START Data for processing

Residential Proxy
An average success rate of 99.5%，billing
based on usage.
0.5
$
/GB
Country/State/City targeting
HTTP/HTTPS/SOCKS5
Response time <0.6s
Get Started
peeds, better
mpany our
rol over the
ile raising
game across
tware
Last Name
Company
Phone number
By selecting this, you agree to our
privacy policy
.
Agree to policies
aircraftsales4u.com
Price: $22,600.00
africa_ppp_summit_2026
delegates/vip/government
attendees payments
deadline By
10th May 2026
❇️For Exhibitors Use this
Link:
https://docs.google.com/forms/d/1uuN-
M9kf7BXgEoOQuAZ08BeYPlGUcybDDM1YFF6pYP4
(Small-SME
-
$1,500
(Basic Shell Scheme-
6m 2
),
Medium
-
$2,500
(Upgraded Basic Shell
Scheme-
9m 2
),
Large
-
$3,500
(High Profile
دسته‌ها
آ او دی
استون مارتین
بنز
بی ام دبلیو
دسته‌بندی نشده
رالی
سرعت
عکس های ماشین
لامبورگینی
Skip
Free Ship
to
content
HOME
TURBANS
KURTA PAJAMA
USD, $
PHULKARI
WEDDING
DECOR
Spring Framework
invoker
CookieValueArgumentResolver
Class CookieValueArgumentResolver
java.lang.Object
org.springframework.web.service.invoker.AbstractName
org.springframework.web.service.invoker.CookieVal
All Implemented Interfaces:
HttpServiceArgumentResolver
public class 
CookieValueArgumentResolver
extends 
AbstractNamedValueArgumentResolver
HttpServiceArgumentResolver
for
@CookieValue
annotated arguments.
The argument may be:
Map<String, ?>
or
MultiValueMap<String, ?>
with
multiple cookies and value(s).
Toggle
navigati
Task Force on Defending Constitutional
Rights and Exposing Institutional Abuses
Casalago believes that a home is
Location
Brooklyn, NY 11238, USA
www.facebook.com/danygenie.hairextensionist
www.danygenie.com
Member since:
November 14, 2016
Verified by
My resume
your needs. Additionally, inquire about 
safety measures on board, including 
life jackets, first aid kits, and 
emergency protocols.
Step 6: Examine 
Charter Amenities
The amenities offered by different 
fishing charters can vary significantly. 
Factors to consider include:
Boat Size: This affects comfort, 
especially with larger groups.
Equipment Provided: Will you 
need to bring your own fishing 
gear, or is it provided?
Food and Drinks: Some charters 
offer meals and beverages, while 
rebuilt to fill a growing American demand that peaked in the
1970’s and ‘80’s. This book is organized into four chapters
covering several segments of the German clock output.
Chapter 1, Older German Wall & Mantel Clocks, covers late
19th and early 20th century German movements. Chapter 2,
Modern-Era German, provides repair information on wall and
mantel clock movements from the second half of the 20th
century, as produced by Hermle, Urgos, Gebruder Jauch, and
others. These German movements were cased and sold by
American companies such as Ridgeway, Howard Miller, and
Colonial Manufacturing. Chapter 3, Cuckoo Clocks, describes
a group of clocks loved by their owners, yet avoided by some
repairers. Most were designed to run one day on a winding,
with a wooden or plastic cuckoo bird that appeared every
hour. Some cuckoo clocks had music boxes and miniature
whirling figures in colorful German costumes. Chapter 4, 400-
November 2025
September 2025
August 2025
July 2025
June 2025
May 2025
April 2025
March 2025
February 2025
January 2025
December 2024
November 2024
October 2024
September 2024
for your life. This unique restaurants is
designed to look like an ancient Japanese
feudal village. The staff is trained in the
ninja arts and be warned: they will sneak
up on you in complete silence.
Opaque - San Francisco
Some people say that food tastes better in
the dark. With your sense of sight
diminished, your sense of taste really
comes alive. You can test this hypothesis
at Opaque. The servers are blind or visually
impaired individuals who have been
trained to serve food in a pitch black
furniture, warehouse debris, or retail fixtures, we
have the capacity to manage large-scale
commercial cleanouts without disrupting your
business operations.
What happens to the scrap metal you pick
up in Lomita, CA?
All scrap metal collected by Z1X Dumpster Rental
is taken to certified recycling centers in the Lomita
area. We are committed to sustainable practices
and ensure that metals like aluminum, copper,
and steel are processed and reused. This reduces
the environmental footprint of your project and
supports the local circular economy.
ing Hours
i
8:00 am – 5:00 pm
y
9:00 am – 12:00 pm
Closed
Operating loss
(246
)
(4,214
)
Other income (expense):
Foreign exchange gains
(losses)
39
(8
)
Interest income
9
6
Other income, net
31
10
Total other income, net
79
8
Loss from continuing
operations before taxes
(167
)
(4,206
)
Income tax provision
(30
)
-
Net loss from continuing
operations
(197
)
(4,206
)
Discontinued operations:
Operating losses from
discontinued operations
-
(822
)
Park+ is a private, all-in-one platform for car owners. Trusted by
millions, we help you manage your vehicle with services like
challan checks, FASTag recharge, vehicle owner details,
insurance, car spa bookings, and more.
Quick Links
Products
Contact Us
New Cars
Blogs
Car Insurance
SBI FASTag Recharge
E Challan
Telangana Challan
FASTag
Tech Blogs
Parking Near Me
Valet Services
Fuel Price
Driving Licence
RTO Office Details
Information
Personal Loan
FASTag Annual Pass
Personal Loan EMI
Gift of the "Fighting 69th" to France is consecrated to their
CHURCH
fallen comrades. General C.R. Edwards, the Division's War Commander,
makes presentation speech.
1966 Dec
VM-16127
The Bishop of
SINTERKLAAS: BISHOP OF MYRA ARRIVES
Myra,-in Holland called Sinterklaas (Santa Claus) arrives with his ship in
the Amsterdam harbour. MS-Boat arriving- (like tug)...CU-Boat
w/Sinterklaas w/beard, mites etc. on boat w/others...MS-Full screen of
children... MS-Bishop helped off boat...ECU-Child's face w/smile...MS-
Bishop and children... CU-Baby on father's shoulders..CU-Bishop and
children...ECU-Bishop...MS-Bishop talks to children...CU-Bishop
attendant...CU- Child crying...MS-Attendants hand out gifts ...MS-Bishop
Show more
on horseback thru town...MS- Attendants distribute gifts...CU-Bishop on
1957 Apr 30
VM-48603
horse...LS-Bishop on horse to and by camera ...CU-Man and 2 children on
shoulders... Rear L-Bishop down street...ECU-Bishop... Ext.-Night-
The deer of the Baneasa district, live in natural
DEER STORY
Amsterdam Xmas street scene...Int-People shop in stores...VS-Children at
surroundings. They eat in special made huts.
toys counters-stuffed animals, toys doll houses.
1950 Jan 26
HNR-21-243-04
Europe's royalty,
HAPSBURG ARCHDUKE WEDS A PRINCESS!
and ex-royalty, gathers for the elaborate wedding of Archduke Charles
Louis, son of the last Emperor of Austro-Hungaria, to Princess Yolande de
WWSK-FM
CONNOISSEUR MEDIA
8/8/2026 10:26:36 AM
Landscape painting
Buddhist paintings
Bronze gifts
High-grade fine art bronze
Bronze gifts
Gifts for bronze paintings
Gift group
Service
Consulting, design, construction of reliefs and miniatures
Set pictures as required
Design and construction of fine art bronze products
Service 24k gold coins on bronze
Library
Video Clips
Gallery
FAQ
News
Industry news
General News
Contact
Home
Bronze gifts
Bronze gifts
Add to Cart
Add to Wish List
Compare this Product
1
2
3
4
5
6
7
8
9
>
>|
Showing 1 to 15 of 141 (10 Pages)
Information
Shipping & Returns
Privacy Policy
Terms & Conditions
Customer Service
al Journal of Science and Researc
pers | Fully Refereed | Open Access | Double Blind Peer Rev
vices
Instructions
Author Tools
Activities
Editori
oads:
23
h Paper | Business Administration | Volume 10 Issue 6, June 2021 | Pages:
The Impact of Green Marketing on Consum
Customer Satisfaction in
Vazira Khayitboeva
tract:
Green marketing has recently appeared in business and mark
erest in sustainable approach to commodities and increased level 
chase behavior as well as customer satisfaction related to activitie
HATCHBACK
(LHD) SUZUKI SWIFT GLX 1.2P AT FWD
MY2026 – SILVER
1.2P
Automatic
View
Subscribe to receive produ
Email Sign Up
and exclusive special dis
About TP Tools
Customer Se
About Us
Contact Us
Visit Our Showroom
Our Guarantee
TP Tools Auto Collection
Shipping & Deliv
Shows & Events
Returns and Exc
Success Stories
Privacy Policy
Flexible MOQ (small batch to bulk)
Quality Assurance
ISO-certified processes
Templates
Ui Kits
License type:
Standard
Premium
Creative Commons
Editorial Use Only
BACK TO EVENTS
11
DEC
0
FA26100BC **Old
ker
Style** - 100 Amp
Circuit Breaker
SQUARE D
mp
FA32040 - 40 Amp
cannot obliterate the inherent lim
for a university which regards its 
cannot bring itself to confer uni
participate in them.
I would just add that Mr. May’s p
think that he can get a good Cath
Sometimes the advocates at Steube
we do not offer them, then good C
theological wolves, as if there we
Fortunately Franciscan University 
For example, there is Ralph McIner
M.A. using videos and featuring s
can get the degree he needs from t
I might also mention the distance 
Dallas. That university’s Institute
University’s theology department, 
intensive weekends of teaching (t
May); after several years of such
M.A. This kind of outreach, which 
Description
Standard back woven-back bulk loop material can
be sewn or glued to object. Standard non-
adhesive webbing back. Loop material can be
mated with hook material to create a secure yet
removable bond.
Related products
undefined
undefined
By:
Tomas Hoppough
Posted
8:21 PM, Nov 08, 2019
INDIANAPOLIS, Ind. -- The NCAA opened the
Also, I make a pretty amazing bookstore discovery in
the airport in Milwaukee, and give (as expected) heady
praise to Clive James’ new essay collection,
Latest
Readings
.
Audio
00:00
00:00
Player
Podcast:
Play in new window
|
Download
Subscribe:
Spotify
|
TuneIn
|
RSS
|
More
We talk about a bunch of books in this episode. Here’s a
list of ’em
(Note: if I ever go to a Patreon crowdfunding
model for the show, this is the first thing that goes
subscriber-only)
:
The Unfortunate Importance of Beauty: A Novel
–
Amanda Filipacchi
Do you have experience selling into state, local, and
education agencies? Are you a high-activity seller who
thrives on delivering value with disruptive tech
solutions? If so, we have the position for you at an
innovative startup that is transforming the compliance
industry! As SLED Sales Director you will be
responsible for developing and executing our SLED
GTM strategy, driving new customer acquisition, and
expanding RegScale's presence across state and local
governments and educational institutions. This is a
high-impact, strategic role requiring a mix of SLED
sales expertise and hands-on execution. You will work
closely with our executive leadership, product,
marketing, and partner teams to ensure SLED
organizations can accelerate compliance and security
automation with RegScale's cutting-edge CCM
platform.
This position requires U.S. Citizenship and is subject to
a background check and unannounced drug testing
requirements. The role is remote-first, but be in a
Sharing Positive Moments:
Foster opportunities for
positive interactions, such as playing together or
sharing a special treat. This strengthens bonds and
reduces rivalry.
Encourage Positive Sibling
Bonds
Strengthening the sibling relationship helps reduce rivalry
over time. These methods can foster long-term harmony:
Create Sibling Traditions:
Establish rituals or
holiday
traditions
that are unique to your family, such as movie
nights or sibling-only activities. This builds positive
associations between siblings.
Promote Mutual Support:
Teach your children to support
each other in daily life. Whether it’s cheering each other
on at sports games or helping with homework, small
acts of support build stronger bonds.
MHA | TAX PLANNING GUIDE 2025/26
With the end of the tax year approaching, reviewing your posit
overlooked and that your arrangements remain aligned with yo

END Data for processing

Restate word for word the entries above from the line with "Chapter 1, Older" through the line with "business operations.", inclusive, leaving out everything else.

▶ Answer for this exercise:
Chapter 1, Older German Wall & Mantel Clocks, covers late
19th and early 20th century German movements. Chapter 2,
Modern-Era German, provides repair information on wall and
mantel clock movements from the second half of the 20th
century, as produced by Hermle, Urgos, Gebruder Jauch, and
others. These German movements were cased and sold by
American companies such as Ridgeway, Howard Miller, and
Colonial Manufacturing. Chapter 3, Cuckoo Clocks, describes
a group of clocks loved by their owners, yet avoided by some
repairers. Most were designed to run one day on a winding,
with a wooden or plastic cuckoo bird that appeared every
hour. Some cuckoo clocks had music boxes and miniature
whirling figures in colorful German costumes. Chapter 4, 400-
November 2025
September 2025
August 2025
July 2025
June 2025
May 2025
April 2025
March 2025
February 2025
January 2025
December 2024
November 2024
October 2024
September 2024
for your life. This unique restaurants is
designed to look like an ancient Japanese
feudal village. The staff is trained in the
ninja arts and be warned: they will sneak
up on you in complete silence.
Opaque - San Francisco
Some people say that food tastes better in
the dark. With your sense of sight
diminished, your sense of taste really
comes alive. You can test this hypothesis
at Opaque. The servers are blind or visually
impaired individuals who have been
trained to serve food in a pitch black
furniture, warehouse debris, or retail fixtures, we
have the capacity to manage large-scale
commercial cleanouts without disrupting your
business operations.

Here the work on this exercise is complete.